• [Problem]: The answer must be a single number: the count of lines in the listing that hold the string "also".

───── Study material ─────

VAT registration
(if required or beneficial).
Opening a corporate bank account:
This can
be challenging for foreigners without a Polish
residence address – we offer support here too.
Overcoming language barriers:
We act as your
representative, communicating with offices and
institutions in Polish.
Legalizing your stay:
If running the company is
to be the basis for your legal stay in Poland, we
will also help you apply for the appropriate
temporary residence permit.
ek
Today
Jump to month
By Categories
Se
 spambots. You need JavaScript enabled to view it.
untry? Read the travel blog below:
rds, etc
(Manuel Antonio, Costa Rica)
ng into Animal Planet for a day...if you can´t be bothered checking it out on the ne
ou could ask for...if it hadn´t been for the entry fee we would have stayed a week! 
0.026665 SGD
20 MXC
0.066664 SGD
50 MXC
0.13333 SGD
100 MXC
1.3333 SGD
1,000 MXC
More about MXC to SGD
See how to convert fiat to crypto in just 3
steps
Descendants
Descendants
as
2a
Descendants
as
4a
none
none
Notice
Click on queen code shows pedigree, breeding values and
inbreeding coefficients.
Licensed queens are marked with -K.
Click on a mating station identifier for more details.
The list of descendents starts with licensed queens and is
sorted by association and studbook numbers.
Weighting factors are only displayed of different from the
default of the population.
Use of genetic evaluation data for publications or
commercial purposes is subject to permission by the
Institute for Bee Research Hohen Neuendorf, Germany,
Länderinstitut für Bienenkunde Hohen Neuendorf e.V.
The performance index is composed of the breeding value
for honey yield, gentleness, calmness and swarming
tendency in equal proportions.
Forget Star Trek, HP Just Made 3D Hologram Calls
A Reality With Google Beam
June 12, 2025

─────
───── Study material ─────

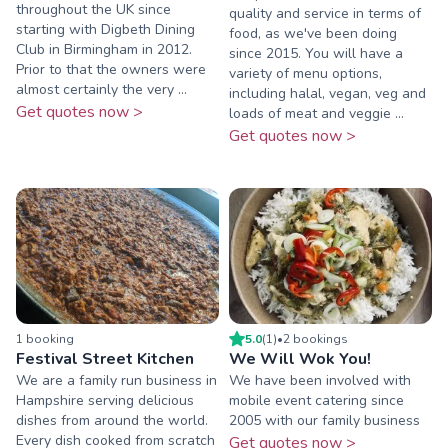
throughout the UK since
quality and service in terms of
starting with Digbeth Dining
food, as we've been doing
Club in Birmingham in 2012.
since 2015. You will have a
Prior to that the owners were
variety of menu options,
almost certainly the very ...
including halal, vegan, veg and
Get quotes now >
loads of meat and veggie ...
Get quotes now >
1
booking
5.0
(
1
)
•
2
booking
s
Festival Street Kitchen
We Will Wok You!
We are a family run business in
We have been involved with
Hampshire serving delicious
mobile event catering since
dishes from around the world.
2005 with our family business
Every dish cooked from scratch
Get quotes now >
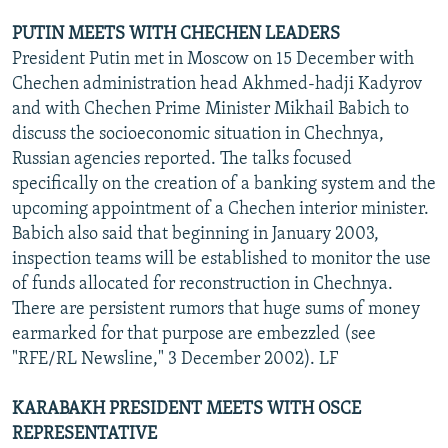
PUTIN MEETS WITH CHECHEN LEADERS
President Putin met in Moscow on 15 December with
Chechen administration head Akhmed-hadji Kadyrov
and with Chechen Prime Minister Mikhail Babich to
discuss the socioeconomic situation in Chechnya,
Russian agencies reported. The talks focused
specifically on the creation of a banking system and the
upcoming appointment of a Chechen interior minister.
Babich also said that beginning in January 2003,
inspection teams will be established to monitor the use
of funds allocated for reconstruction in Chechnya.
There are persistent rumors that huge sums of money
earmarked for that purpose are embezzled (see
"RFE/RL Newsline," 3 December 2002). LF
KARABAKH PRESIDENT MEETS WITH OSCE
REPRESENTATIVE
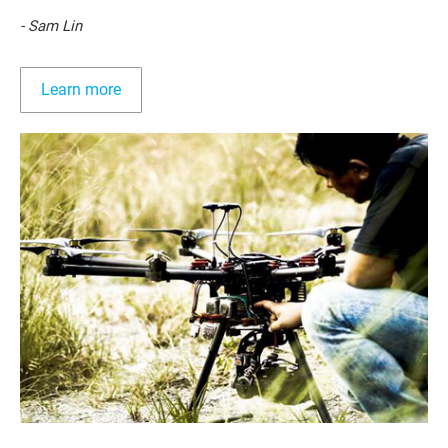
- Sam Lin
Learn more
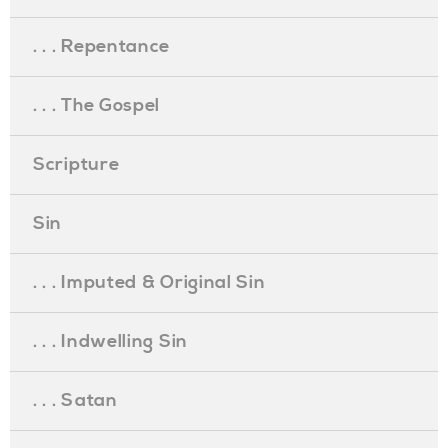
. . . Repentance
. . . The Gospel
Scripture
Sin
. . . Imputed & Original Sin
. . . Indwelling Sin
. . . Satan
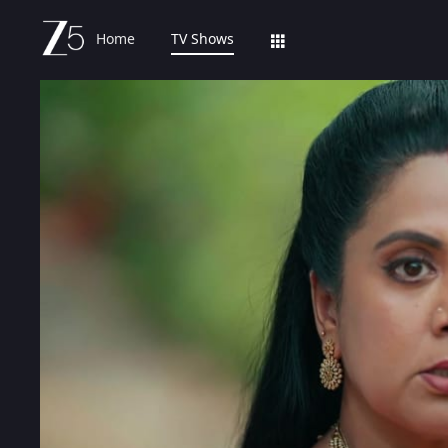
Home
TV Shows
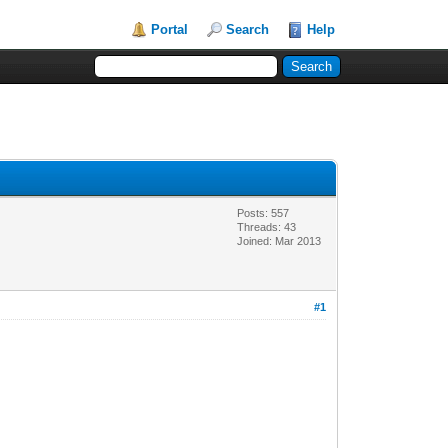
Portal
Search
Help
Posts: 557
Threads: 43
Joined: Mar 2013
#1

─────

• [Response area]: 2